Records provided below:

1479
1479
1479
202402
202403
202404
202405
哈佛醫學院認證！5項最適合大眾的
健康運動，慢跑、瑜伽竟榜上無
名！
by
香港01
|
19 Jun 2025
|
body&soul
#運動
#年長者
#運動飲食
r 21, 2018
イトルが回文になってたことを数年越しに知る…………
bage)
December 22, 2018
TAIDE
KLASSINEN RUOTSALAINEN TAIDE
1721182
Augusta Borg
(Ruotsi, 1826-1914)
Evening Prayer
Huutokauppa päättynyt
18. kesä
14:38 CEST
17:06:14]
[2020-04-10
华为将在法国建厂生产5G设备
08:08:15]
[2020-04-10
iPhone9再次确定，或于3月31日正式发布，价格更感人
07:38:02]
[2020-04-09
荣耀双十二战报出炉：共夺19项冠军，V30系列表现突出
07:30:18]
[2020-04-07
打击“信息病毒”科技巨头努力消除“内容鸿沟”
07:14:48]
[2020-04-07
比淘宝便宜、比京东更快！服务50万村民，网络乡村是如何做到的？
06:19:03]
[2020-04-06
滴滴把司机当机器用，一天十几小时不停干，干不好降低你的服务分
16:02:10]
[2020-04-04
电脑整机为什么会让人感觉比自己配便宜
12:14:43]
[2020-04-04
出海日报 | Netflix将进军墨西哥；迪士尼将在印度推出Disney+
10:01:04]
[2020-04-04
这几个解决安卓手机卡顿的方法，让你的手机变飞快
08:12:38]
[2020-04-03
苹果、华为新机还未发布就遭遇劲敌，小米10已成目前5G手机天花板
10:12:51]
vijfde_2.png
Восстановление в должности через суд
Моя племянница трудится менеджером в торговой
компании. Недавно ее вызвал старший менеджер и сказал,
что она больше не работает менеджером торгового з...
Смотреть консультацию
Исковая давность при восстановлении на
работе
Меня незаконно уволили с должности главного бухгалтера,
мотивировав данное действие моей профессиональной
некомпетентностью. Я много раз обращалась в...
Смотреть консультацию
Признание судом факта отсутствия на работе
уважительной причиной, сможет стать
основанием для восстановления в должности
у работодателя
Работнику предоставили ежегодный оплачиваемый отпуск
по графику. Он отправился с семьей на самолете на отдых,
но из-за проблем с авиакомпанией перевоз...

End of Records provided.
Records provided below:

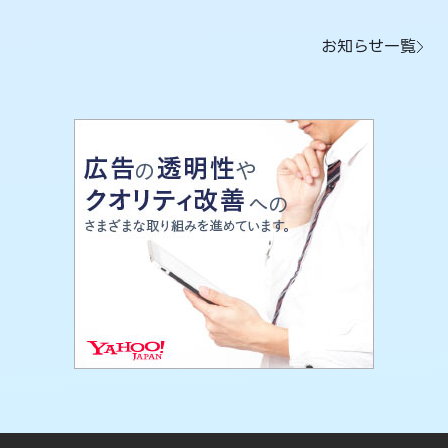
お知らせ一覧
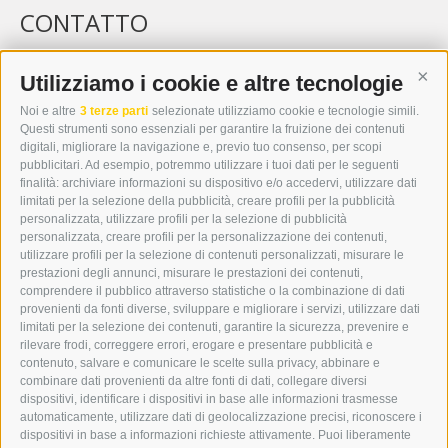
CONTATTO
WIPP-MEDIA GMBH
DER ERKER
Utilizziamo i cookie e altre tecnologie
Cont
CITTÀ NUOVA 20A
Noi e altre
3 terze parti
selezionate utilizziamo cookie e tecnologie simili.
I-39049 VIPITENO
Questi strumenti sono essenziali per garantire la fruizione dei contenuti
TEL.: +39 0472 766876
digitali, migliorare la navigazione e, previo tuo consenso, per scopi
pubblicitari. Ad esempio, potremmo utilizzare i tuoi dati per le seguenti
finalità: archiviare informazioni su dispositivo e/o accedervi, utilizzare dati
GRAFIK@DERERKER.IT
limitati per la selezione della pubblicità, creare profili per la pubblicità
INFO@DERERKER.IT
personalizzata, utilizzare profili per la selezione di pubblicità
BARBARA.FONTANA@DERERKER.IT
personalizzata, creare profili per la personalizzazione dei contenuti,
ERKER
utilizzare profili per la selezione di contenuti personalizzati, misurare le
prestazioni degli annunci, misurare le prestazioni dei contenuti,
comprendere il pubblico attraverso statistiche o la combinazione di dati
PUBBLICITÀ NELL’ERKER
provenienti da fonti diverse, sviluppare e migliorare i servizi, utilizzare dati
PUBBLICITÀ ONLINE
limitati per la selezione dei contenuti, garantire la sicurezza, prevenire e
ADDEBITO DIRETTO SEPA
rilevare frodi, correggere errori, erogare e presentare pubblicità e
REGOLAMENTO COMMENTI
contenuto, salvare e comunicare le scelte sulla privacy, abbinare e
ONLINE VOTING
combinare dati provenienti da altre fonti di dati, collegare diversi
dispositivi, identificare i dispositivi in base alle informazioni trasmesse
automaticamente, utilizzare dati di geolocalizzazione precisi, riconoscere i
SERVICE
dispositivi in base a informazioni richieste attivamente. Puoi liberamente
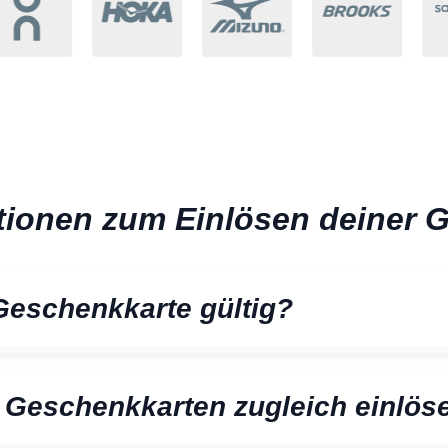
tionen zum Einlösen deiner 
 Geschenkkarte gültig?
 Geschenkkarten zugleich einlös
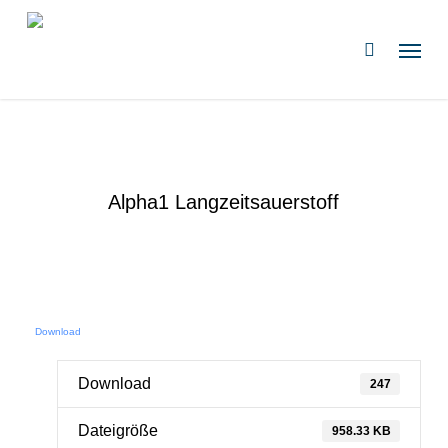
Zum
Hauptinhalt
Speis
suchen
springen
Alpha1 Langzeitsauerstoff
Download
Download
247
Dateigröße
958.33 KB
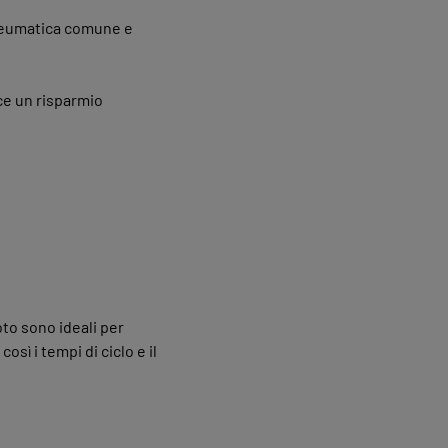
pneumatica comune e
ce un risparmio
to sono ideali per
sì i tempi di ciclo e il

End of Records provided.
Records provided below:

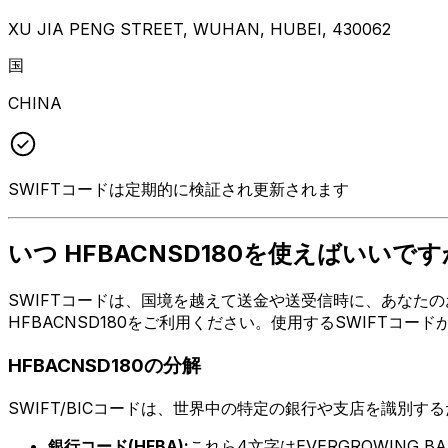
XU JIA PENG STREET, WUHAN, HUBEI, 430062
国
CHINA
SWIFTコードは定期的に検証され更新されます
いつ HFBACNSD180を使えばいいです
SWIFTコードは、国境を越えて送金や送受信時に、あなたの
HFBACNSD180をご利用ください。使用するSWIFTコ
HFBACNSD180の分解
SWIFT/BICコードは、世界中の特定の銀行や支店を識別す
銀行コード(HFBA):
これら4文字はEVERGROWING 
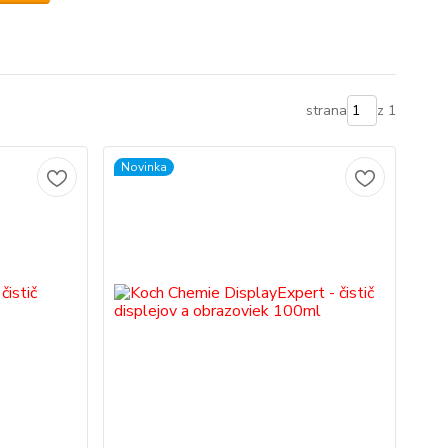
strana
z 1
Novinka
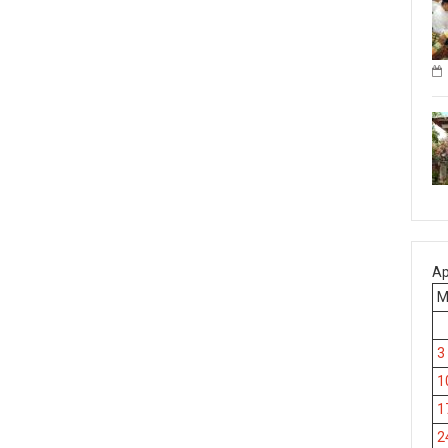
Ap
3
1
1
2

End of Records provided.

◆ **What needs to be done**
From the records above, print only the lines between the one holding "I-39049 VIPITENO" and the one holding "digitali, migliorare la", inclusive, exactly as they stand.

◆ **Expected output**
I-39049 VIPITENO
Questi strumenti sono essenziali per garantire la fruizione dei contenuti
TEL.: +39 0472 766876
digitali, migliorare la navigazione e, previo tuo consenso, per scopi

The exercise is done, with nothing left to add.